(Data entries)
◆ ◆ ◆ ◆ ◆ ◆ ◆
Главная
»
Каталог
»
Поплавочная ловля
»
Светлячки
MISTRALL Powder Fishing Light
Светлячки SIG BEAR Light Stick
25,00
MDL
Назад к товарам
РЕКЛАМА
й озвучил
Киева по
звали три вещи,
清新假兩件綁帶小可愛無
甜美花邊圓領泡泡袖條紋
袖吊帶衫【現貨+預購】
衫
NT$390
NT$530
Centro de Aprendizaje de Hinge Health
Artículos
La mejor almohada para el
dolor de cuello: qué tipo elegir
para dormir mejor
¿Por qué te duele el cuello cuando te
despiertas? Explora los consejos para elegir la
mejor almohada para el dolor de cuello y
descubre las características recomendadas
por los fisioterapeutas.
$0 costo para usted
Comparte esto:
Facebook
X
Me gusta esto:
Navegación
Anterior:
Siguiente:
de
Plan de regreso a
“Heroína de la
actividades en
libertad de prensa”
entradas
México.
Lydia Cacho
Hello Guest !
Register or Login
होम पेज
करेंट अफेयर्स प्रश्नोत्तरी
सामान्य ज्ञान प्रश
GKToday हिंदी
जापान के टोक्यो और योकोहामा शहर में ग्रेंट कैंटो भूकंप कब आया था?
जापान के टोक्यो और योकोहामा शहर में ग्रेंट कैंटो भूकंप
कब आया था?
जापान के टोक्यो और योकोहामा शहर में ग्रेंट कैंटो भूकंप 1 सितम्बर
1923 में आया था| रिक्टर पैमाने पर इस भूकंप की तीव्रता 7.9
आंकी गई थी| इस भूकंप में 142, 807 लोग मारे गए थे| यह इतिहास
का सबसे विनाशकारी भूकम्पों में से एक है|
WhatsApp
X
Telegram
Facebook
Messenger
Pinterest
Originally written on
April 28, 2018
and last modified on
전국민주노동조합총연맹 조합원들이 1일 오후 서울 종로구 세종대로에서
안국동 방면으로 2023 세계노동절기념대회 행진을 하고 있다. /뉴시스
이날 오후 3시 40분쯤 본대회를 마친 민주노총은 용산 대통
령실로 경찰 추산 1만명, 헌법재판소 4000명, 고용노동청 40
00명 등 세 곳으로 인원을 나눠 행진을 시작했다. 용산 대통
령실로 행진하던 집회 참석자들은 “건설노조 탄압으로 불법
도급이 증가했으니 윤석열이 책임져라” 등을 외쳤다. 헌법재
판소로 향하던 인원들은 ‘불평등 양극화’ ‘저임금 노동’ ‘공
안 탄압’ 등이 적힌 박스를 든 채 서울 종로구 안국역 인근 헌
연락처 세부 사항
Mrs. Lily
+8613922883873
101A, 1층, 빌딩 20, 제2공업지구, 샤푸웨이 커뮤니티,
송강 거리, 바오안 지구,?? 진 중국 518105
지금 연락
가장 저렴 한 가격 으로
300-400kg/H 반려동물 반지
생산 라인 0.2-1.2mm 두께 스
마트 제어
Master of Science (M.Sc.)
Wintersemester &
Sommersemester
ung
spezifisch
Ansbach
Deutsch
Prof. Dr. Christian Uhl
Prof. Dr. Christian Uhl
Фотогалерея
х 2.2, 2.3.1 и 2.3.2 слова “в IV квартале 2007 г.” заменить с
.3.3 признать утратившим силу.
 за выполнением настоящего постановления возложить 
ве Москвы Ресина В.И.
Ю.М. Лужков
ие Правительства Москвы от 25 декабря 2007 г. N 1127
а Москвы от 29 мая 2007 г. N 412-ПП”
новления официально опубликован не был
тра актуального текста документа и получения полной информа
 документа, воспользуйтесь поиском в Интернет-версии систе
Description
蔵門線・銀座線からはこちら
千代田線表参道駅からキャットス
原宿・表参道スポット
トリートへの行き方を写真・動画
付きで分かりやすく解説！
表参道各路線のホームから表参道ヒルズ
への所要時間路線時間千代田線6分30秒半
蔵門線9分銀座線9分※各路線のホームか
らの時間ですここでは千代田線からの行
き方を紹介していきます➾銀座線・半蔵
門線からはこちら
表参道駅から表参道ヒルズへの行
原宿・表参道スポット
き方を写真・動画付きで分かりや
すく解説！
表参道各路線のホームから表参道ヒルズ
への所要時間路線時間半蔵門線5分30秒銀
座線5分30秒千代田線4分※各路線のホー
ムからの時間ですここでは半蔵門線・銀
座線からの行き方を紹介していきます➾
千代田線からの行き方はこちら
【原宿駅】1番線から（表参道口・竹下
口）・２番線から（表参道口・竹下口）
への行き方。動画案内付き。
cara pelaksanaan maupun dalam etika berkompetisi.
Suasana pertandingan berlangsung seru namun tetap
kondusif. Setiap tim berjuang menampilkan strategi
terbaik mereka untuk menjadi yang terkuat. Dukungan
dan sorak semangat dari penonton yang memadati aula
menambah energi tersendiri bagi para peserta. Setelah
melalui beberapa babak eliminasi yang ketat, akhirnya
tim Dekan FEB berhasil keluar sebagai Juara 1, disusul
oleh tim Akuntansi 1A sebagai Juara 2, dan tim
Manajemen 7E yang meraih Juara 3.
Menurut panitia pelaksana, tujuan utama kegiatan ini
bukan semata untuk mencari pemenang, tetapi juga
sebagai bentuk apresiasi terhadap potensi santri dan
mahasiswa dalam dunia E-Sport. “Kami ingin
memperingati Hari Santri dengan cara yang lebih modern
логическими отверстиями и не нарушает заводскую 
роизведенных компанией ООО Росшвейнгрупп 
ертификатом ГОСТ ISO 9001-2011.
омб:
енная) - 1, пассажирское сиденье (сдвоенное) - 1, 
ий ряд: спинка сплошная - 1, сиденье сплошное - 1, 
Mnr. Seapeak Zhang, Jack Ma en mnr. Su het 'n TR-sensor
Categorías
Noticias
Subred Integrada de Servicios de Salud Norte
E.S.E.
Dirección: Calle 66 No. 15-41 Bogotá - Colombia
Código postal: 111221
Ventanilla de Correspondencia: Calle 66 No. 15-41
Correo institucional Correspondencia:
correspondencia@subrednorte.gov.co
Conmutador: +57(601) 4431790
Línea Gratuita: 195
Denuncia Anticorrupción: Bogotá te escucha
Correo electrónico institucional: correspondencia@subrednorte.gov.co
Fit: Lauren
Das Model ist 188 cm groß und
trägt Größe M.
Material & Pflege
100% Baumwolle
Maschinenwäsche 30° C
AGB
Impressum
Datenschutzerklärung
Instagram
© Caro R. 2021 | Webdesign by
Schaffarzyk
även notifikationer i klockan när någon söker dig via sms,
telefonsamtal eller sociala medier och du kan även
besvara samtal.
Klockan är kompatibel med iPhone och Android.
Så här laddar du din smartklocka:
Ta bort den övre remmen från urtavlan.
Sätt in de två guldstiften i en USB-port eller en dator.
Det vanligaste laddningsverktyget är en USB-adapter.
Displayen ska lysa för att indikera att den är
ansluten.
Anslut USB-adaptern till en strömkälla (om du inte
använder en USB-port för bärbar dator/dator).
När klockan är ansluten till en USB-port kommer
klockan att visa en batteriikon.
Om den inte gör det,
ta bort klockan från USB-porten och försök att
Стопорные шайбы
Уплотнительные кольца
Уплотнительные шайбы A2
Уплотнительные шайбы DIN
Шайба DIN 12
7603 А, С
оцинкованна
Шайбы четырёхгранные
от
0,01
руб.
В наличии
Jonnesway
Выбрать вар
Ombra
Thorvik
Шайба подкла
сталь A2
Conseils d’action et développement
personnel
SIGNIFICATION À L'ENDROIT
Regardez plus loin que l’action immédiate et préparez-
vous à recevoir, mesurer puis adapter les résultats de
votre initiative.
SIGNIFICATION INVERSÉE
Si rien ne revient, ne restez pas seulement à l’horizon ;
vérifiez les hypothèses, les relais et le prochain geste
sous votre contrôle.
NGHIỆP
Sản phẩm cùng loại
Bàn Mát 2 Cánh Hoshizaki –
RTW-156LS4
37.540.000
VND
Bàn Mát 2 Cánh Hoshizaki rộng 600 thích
◆ ◆ ◆ ◆ ◆ ◆ ◆
WHAT YOU WILL DO: Could you restate word for word the lines above from the one containing "Register or Login" through the one containing "蔵門線9分銀座線9分※各路線のホームか", both included, and nothing else?

COMPLETED EXERCISE:
Register or Login
होम पेज
करेंट अफेयर्स प्रश्नोत्तरी
सामान्य ज्ञान प्रश
GKToday हिंदी
जापान के टोक्यो और योकोहामा शहर में ग्रेंट कैंटो भूकंप कब आया था?
जापान के टोक्यो और योकोहामा शहर में ग्रेंट कैंटो भूकंप
कब आया था?
जापान के टोक्यो और योकोहामा शहर में ग्रेंट कैंटो भूकंप 1 सितम्बर
1923 में आया था| रिक्टर पैमाने पर इस भूकंप की तीव्रता 7.9
आंकी गई थी| इस भूकंप में 142, 807 लोग मारे गए थे| यह इतिहास
का सबसे विनाशकारी भूकम्पों में से एक है|
WhatsApp
X
Telegram
Facebook
Messenger
Pinterest
Originally written on
April 28, 2018
and last modified on
전국민주노동조합총연맹 조합원들이 1일 오후 서울 종로구 세종대로에서
안국동 방면으로 2023 세계노동절기념대회 행진을 하고 있다. /뉴시스
이날 오후 3시 40분쯤 본대회를 마친 민주노총은 용산 대통
령실로 경찰 추산 1만명, 헌법재판소 4000명, 고용노동청 40
00명 등 세 곳으로 인원을 나눠 행진을 시작했다. 용산 대통
령실로 행진하던 집회 참석자들은 “건설노조 탄압으로 불법
도급이 증가했으니 윤석열이 책임져라” 등을 외쳤다. 헌법재
판소로 향하던 인원들은 ‘불평등 양극화’ ‘저임금 노동’ ‘공
안 탄압’ 등이 적힌 박스를 든 채 서울 종로구 안국역 인근 헌
연락처 세부 사항
Mrs. Lily
+8613922883873
101A, 1층, 빌딩 20, 제2공업지구, 샤푸웨이 커뮤니티,
송강 거리, 바오안 지구,?? 진 중국 518105
지금 연락
가장 저렴 한 가격 으로
300-400kg/H 반려동물 반지
생산 라인 0.2-1.2mm 두께 스
마트 제어
Master of Science (M.Sc.)
Wintersemester &
Sommersemester
ung
spezifisch
Ansbach
Deutsch
Prof. Dr. Christian Uhl
Prof. Dr. Christian Uhl
Фотогалерея
х 2.2, 2.3.1 и 2.3.2 слова “в IV квартале 2007 г.” заменить с
.3.3 признать утратившим силу.
 за выполнением настоящего постановления возложить 
ве Москвы Ресина В.И.
Ю.М. Лужков
ие Правительства Москвы от 25 декабря 2007 г. N 1127
а Москвы от 29 мая 2007 г. N 412-ПП”
новления официально опубликован не был
тра актуального текста документа и получения полной информа
 документа, воспользуйтесь поиском в Интернет-версии систе
Description
蔵門線・銀座線からはこちら
千代田線表参道駅からキャットス
原宿・表参道スポット
トリートへの行き方を写真・動画
付きで分かりやすく解説！
表参道各路線のホームから表参道ヒルズ
への所要時間路線時間千代田線6分30秒半
蔵門線9分銀座線9分※各路線のホームか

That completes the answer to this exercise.